These more general uses of OPSN expressions might be beneficial even before OPSN discussion itself is implemented (though using them together will greatly enhance both), and even if, at first, only a few interested developers are supporting them in their open-source projects.

This “advanced topic” post discusses how to develop and use the “OPSN format, protocol, and network” for use with general expr-based data formats and “open-source code exprs” meant for a variety of applications (most not directly related to OPSN), and how this can “get off the ground”, even though its main benefits are proportional to network size and diversity. (The post on “possible prototypes” [UNFINISHED, not yet posted] also relates to this.)

(If OPSN data or code exprs come into use before OPSN discussion is implemented, they could also make that easier to develop, both technically and by providing a ready community for early OPSN-powered discussions.)

why choose OPSN exprs for new data formats?

What matters for this system’s overall success as a general data format (for wider use than just supporting OPSN discussion) is whether enough people find writing code supporting this general form (of extensible universally-meaningful exprs) to be worth the trouble, compared to supporting other kinds of formats for the same data. (But even a few people taking advantage of it, for example when adding scripting or plugins to their favorite open source project in ways described below, or even just data import or export features, should find that they can make their separate work compatible more easily than otherwise.)

Compactness of the data shouldn’t be a big issue in the long run, since most new or existing formats can be treated as local abbreviations for certain exprs, and the translation can be done by automated tools, or completely avoided (via compilers, or using operations written for the compact format). We can also use references to external data wrapped in an expr which specifies it as having a specific non-OPSN format. (In the short run, most prototype applications don’t need to process enough data to worry much about its absolute size.)

Speed of data processing is a bigger issue for some applications, but even here we can imagine compilers which help in the long run, and in the short run there are many applications where speed is not a dominant factor compared to flexibility or development time – for example, a useful prototype of an OPSN discussion tool, or many kinds of IDEs or other design environments. (It’s also often possible to extract the speed-sensitive parts of an application into data processing primitives which can then be controlled at a higher level in which flexibility matters more than speed, since the extracted parts remain fast.)

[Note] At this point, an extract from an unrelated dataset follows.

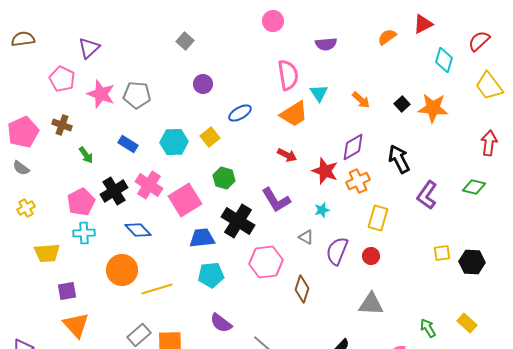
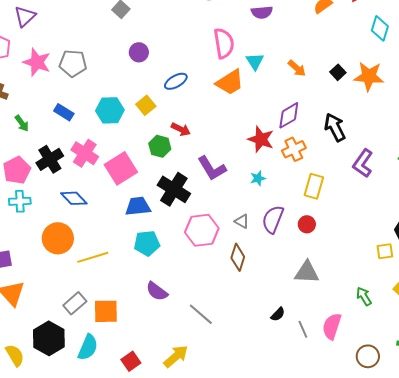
red arrow: (287, 155) -> (181, 129), moved
gray triangle: (306, 237) -> (242, 221), moved
yellow square: (442, 253) -> (385, 251), moved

Since the system of universal exprs in OPSN makes it easier to extend datatypes and use them together – for example, when a single expr includes symbols developed independently of each other, which combines them in a way not generally possible for independently developed file formats – it will help smaller pieces of separately written code be usefully combined. This should speed up the collaborative development of open-source code, since the simpler something is, the easier it is to understand how to use it, and how to interface it with other things, and therefore to reuse it (not to mention that smaller things are easier to write in the first place).

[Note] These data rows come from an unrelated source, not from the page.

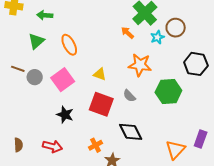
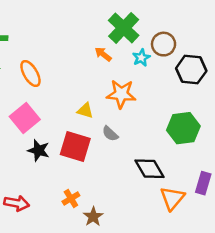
black hexagon: (196, 64) -> (191, 70), moved
yellow triangle: (100, 74) -> (85, 111), moved
green hexagon: (168, 91) -> (183, 128), moved
black star: (65, 115) -> (39, 150), moved
black diamond: (131, 132) -> (150, 169), moved

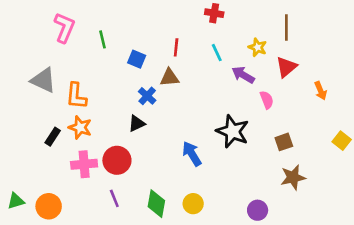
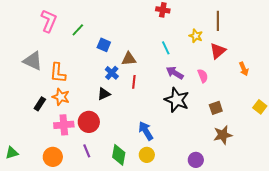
green line: (102, 39) -> (78, 30), turned 56
red line: (176, 47) -> (134, 82), moved
cyan line: (217, 53) -> (166, 48), moved
purple arrow: (243, 75) -> (175, 73), moved
blue arrow: (192, 154) -> (146, 131), moved
orange circle: (49, 206) -> (53, 157), moved

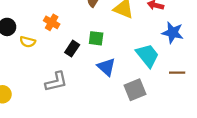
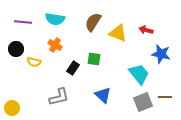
blue triangle: (106, 67) -> (103, 95), moved
brown line: (177, 73) -> (165, 97), moved
gray square: (135, 90) -> (143, 102), moved

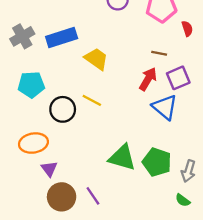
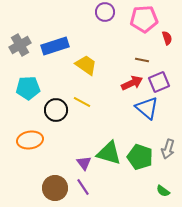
red arrow: (148, 79) -> (132, 83), turned 35
purple triangle: (49, 169) -> (84, 163), moved
gray arrow: (188, 171) -> (168, 149), moved

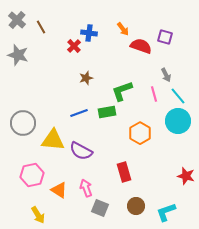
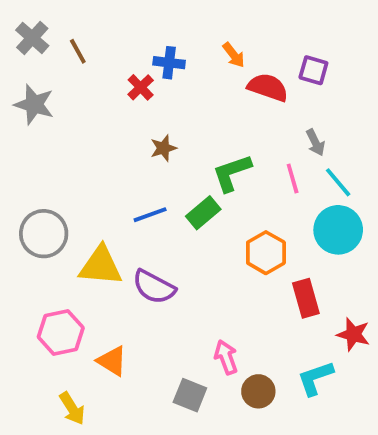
green rectangle: (107, 112) -> (203, 213), turned -30
red rectangle: (124, 172) -> (306, 298), moved
pink arrow: (86, 188) -> (226, 357), moved
cyan L-shape: (166, 212) -> (315, 378), moved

So if an open source project (or a fork of it) reexpresses some part of its functionality, originally written using custom internal datatypes, as separate modules which process and produce universal exprs (perhaps based on new symbols defined to match those custom datatypes), it makes it easier for other people to either reuse those modules for other purposes, or to write new modules which the original project can use in their place (like “plugins”, except potentially much simpler when desired, like single functions).

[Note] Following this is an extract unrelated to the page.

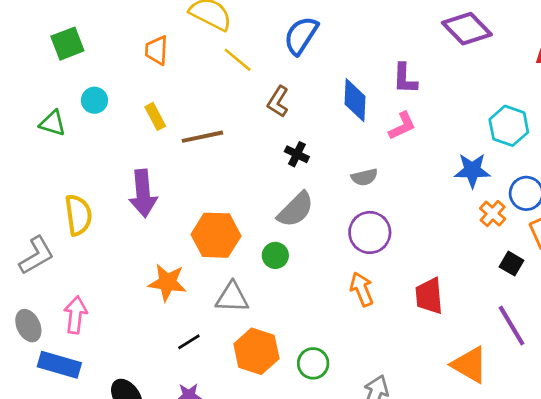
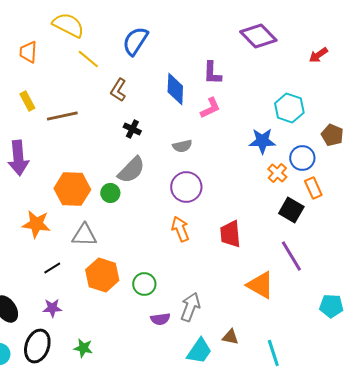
green circle: (275, 255) -> (110, 193), moved
black square: (511, 264) -> (291, 210), size x1.4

harvesting “code exprs” from existing code

In this way we can hope that existing open source code can serve as a rich source of useful functionality in the form of simple datatypes, associated expr-based formats, and simple functions between data expressed that way, so that OPSN clients can gain the ability to run “code exprs” expressed in terms of those datatypes and functions, by incorporating modified pieces of that open source code (or in other ways discussed below). (The simplest “code exprs” are just formulas made of exprs whose combining symbols give universal names for variables or functions computable by the application supporting them.)

Anyone wanting to add simple customization features to an existing application, like executable formulas for use as a more general “user preference” value, can choose to do this by adding support for code exprs of that kind, and expressing whatever functionality they were going to build in anyway in those terms. (For a highly experimental application, like a graph viewer for OPSN data, letting users enter formulas for things like detailed node-filtering rules or layout and coloring influences can also greatly speed up the experimentation needed during development.)

Then if several applications (written in similar-enough languages and frameworks) each define a collection of operations for this kind of use, it’s trivial to merge that code so they both support all the operations originally present in any of them. (This merging of code can be done using OPSN or in traditional ways.)

Initially this combination of functionality, though trivial, would have to be done manually, with each application supporting a “curated collection” of code expr implementations. But later there are various ways of automating and extending this (some discussed below), some of which effectively allow users as well as app developers to extend the set of supported code exprs and their implementations which are available for use in their apps.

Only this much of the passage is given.